How Does NPU-Accelerated Neural Network Algorithm Work on Robotic control boards?

• Localized Deployment of Large Models: The NPU built into high-performance processors like the RK3588 supports the local deployment and efficient inference of large-scale neural network models. For example, it can handle models ranging from 1.4 billion to 7 billion parameters locally, achieving a processing speed of 6 tokens per second, thereby meeting the real-time processing needs of robots for complex tasks.
• Monocular Distance Measurement: Utilizing vision algorithms and the computational power of the NPU, robots can quickly compute the distance and angle information of visual obstacles, providing precise data support for obstacle avoidance and navigation.
• Face Detection and Recognition: Supports face detection and recognition in various complex scenarios, including handling blurred faces and different angles. Additionally, it can perform face quality assessment, gender, and age recognition, enhancing the robot’s application value in security, service, and other fields.
• Multi-Target Recognition and Perimeter Detection: By accelerating neural network algorithms with the NPU, robots can quickly identify and monitor a variety of targets, including humans, faces, vehicles, non-motorized vehicles, and pets.
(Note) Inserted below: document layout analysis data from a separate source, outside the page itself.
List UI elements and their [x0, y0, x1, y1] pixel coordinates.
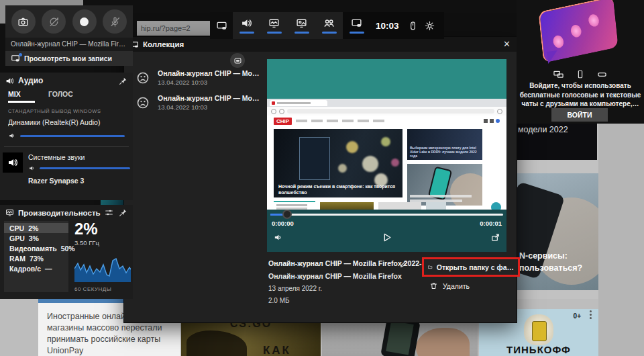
signin-promo-panel: Войдите, чтобы использовать бесплатные г… — [517, 0, 644, 124]
show-all-captures-button[interactable]: Просмотреть мои записи — [5, 51, 133, 66]
capture-timestamp: 13.04.2022 10:03 — [158, 79, 260, 86]
seek-handle[interactable] — [282, 210, 292, 219]
play-button[interactable] — [381, 232, 392, 243]
gallery-widget-button[interactable] — [343, 17, 370, 34]
audio-tabs: MIX ГОЛОС — [0, 89, 133, 103]
capture-timestamp: 13.04.2022 10:03 — [158, 103, 260, 111]
audio-title: Аудио — [18, 76, 43, 85]
active-indicator — [239, 32, 254, 34]
vpn-caption-line: пользоваться? — [519, 263, 582, 273]
widget-menu-button[interactable] — [210, 12, 233, 39]
capture-title: Онлайн-журнал CHIP — Mo… — [158, 69, 260, 77]
folder-icon — [428, 263, 433, 271]
record-last-button[interactable] — [42, 9, 66, 34]
replay-off-icon — [48, 16, 60, 28]
social-widget-button[interactable] — [315, 12, 343, 39]
record-dot-icon — [80, 17, 89, 26]
performance-widget-button[interactable] — [260, 12, 288, 39]
output-section-label: СТАНДАРТНЫЙ ВЫВОД WINDOWS — [8, 108, 125, 114]
metric-gpu[interactable]: GPU3% — [4, 233, 68, 243]
capture-widget-button[interactable] — [288, 12, 315, 39]
device-icons-row — [517, 69, 644, 79]
microphone-toggle-button[interactable] — [103, 9, 127, 34]
preview-browser-toolbar — [267, 107, 506, 116]
chip-logo: CHIP — [274, 118, 292, 125]
metric-ram[interactable]: RAM73% — [4, 253, 68, 263]
tab-mix[interactable]: MIX — [8, 90, 35, 103]
list-item[interactable]: Онлайн-журнал CHIP — Mo… 13.04.2022 10:0… — [136, 69, 260, 86]
audio-panel: Аудио MIX ГОЛОС СТАНДАРТНЫЙ ВЫВОД WINDOW… — [0, 73, 133, 200]
headline-line: принимать российские карты — [47, 334, 180, 345]
vpn-article-card: N-сервисы: пользоваться? — [514, 173, 598, 290]
metric-detail: 2% 3.50 ГГц 60 СЕКУНДЫ — [68, 221, 131, 292]
headline-line: UnionPay — [47, 345, 180, 356]
signin-button[interactable]: ВОЙТИ — [551, 108, 608, 122]
video-preview[interactable]: CHIP Ночной режим съемки в смартфоне: ка… — [267, 59, 506, 210]
side-card-text: Выбираем материнскую плату для Intel Ald… — [410, 146, 482, 158]
placeholder-face-icon — [136, 96, 150, 109]
tinkoff-crest — [524, 314, 553, 345]
start-recording-button[interactable] — [72, 9, 97, 34]
active-indicator — [350, 32, 364, 34]
cpu-big-value: 2% — [74, 221, 131, 237]
preview-hero-card: Ночной режим съемки в смартфоне: как тво… — [274, 129, 402, 197]
gallery-panel: Коллекция ✕ Онлайн-журнал CHIP — Mo… 13.… — [124, 37, 517, 322]
screenshot-button[interactable] — [11, 9, 36, 34]
system-sounds-label: Системные звуки — [28, 153, 130, 161]
elapsed-time: 0:00:00 — [272, 220, 294, 227]
widget-menu-icon — [216, 20, 227, 32]
volume-track[interactable] — [40, 167, 130, 169]
master-volume-slider[interactable] — [8, 132, 125, 140]
tab-voice[interactable]: ГОЛОС — [48, 90, 75, 103]
capture-window-title: Онлайн-журнал CHIP — Mozilla Firefox — [5, 38, 133, 51]
metric-cpu[interactable]: CPU2% — [4, 223, 68, 233]
people-icon — [323, 17, 335, 29]
app-icon — [3, 152, 23, 173]
thumbnail-view-toggle[interactable] — [230, 53, 245, 68]
capture-list: Онлайн-журнал CHIP — Mo… 13.04.2022 10:0… — [136, 69, 260, 119]
close-button[interactable]: ✕ — [503, 37, 511, 52]
gallery-icon — [351, 17, 362, 29]
settings-gear-icon[interactable] — [425, 21, 435, 31]
console-icon — [596, 69, 608, 79]
delete-button[interactable]: Удалить — [429, 281, 470, 290]
options-sliders-icon[interactable] — [105, 208, 113, 217]
metric-vram[interactable]: Видеопамять50% — [4, 243, 68, 253]
screen: hip.ru/?page=2 Иностранные онлайн магази… — [0, 0, 644, 356]
performance-header: Производительность — [0, 205, 133, 220]
active-indicator — [322, 32, 337, 34]
audio-widget-button[interactable] — [233, 12, 260, 39]
share-button[interactable] — [490, 232, 500, 242]
seek-bar[interactable] — [270, 214, 503, 216]
tinkoff-label: ТИНЬКОФФ — [479, 344, 598, 355]
open-folder-button[interactable]: Открыть папку с фа… — [422, 257, 520, 277]
show-captures-label: Просмотреть мои записи — [24, 54, 112, 62]
gamebar-toolbar: 10:03 — [210, 12, 444, 39]
audio-header: Аудио — [0, 73, 133, 89]
rename-pencil-icon[interactable] — [399, 259, 409, 269]
list-item[interactable]: Онлайн-журнал CHIP — Mo… 13.04.2022 10:0… — [136, 94, 260, 111]
mic-off-icon — [109, 16, 121, 28]
volume-button[interactable] — [273, 232, 283, 242]
metric-list: CPU2% GPU3% Видеопамять50% RAM73% Кадров… — [4, 221, 68, 292]
system-sounds-slider[interactable] — [28, 165, 130, 172]
metric-fps[interactable]: Кадров/с— — [4, 263, 68, 273]
capture-widget: Онлайн-журнал CHIP — Mozilla Firefox Про… — [5, 5, 133, 66]
delete-label: Удалить — [443, 282, 470, 290]
active-indicator — [267, 32, 282, 34]
pin-icon[interactable] — [119, 77, 127, 85]
speaker-icon — [8, 132, 16, 140]
gallery-header: Коллекция ✕ — [124, 37, 517, 52]
performance-panel: Производительность CPU2% GPU3% Видеопамя… — [0, 205, 133, 299]
mouse-passthrough-icon[interactable] — [408, 21, 418, 31]
speaker-icon — [7, 157, 18, 168]
placeholder-face-icon — [136, 71, 150, 85]
active-indicator — [294, 32, 309, 34]
browser-address-fragment: hip.ru/?page=2 — [137, 21, 215, 36]
pin-icon[interactable] — [119, 208, 127, 217]
preview-site-content: Ночной режим съемки в смартфоне: как тво… — [267, 126, 506, 210]
page-right-edge — [598, 120, 644, 356]
app-volume-row: Razer Synapse 3 — [28, 177, 133, 185]
volume-track[interactable] — [20, 135, 125, 137]
capture-buttons — [5, 5, 133, 38]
This provides strong support for intelligent decision-making and action in various application scenarios.

Introducing to Dusun IoT’s RK3588 SoMs (with Carrier Board) and AGV SBC Solutions

As a long-term partner of Rockchip, Dusun IoT has been deeply involved in the field of intelligent robotic control boards, successfully utilizing the RK3588 chip to develop multiple high-performance solutions, including system on modules and embedded control boards. These advancements have empowered various industries to create high-performing AI robotic solutions like charging robot control board.

Dusun IoT offers customized hardware support and professional technical services, catering to the diverse needs of their clients. We look forward to collaborating with more partners to jointly drive innovation and development in smart robotics technology. Inquiries are welcome as we work together towards a smart future!

NXP system on modules

RK3588 SoM System on Module Overview

Dusun IoT’s RK3588 SoM Board is a high-performance, low-power embedded CoM designed around the Rockchip RK3588 processor. This board integrates the powerful computing capabilities of the RK3588 to provide robust hardware support for fields such as intelligent robotics, machine vision, and edge computing. The compact design and rich interfaces of the core board facilitate secondary development and system integration based on specific needs. Utilizing the RK3588 SoM Board, users can effortlessly deploy complex AI algorithms and deep learning models, enhancing the intelligence and competitiveness of their products.

RK3588-Based AGV and AMR Control Board Overview

Dusun IoT’s AGV and AMR Motheroard is a high-performance control board specifically customized for Automated Guided Vehicles (AGVs), developed based on the RK3588 Core Board. This control board leverages the RK3588’s exceptional performance, integrating various sensor interfaces (such as LiDAR and cameras), actuator control interfaces, and communication modules. It enables intelligent control over AGV functions like precise localization, path planning, obstacle navigation, and task execution.

The AGV Control Board, with its powerful data processing capabilities and AI algorithm support, allows AGVs to autonomously operate in complex and dynamic environments, enhancing production efficiency and safety. Moreover, the board supports remote monitoring and diagnostic functions, facilitating remote management and maintenance of AGVs for users.